CHRISTOS HATZIS (b.1953): Departures - Concerto for Flute and Strings, Overscript - Concerto for Flute and Chamber Orchestra (on Bach's Concerto in G Minor for Flute, Strings and Continuo, BWV 1056/I).
Catalogue Number: 05P085
Description: These concerti combine an appealing mixture of accessibility, wry, off-kilter humor and serious subtext. Hatzis rivals Schnittke for polystylism, except that here the accreted material invariably attaches to an entirely approachable, thoroughly tonal basis. Departures was composed in memory of two recently departed friends of the composer, at the time when Fukushima was monopolising the news. The first movement starts with apparent inflections of Japanese modes, ambiguous tonality and multiphonics, but instead of pursuing this it soon settles into a bouncy, neoromantic romp, finally abruptly dismissed by a strident flute multiphonic, which fades into a beautiful, serene sound effect from the ensemble. The slow movement, 'Serenity' is gentle and melodic, borrowing from all manner of Romantic sources and their popular, Hollywoodesque derivatives, with a brief agitated disturbance at its mid-point.

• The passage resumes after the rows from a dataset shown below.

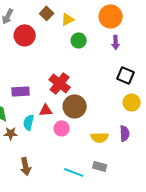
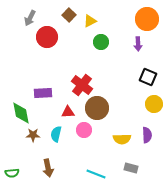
orange circle: (111, 16) -> (147, 19), moved
cyan semicircle: (29, 122) -> (56, 134), moved
gray rectangle: (100, 166) -> (131, 168), moved

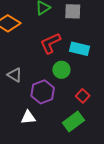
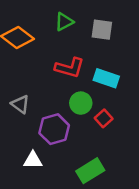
red L-shape: (50, 43) -> (70, 68), turned -145
red square: (83, 96) -> (104, 118), moved

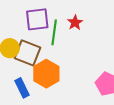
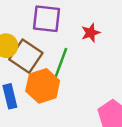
green line: (54, 32) -> (61, 63), moved

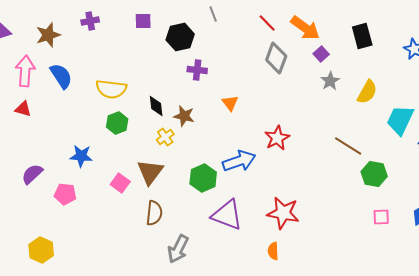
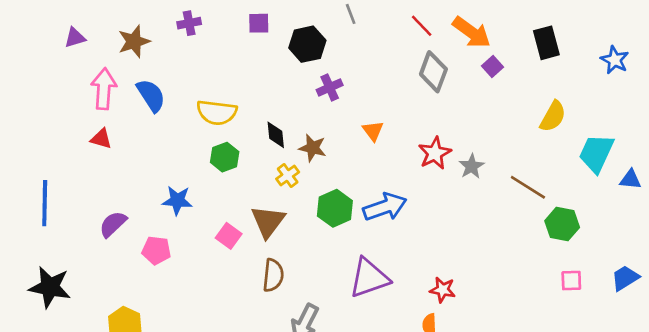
purple cross: (197, 70) -> (330, 87), turned -30
gray star: (330, 81) -> (472, 166), moved
red star: (277, 138) -> (435, 153), moved
green hexagon: (203, 178) -> (335, 208), moved
red star: (283, 213) -> (443, 290), moved, size x0.6
purple triangle: (227, 215) -> (369, 278), turned -40

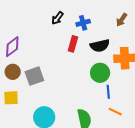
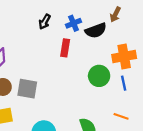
black semicircle: (100, 46) -> (96, 31), moved
gray square: (34, 76) -> (27, 89), turned 36
blue line: (108, 92) -> (124, 83), moved

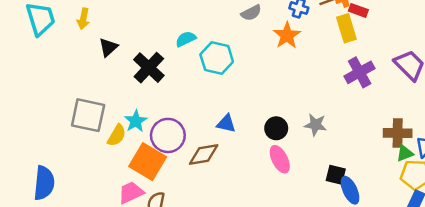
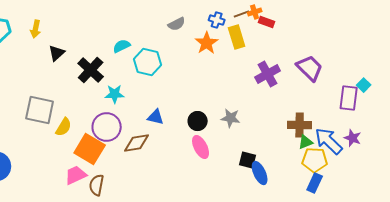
yellow rectangle: (346, 28) -> (237, 37), moved
cyan star: (136, 121) -> (115, 94), moved, turned 30

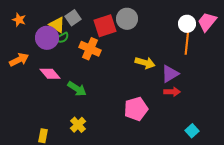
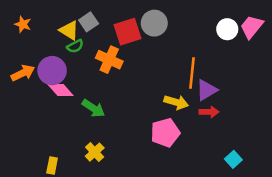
purple circle: (47, 38) -> (52, 71), moved
orange line: (187, 42) -> (192, 73), moved
yellow arrow: (145, 63) -> (176, 102), moved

The finale takes a cartoonishly (rather in the sense of a serious graphic novel) ominous look at the Fukushima disaster, with pizzicato ticking clocks and distant warning sirens. Overscript is an interesting take on the idea of transcription, 'over-writing' Bach's BWV 1056/1 concerto. It starts with the Bach played literally, and then, abruptly and without warning, goes dramatically 'wrong'. Thereafter the music alternates in juxtaposed 'slices' between the Bach and Hatzis' own material derived from it - repeating 'loops', pitch shifts like an LP slowing down, intervals augmented or diminished to radically distort the harmony, or bits of Bach overlapped with other bits with which they don't belong, resulting in alarming tonal clashes. It's a great joke, told with impeccable timing, and there are some unexpectedly striking and effective moments, like the quasi-Mahlerian climax of the slow movement. Patrick Gallois (flute), Thessaloniki State Symphony Orchestra; Alexandre Myrat.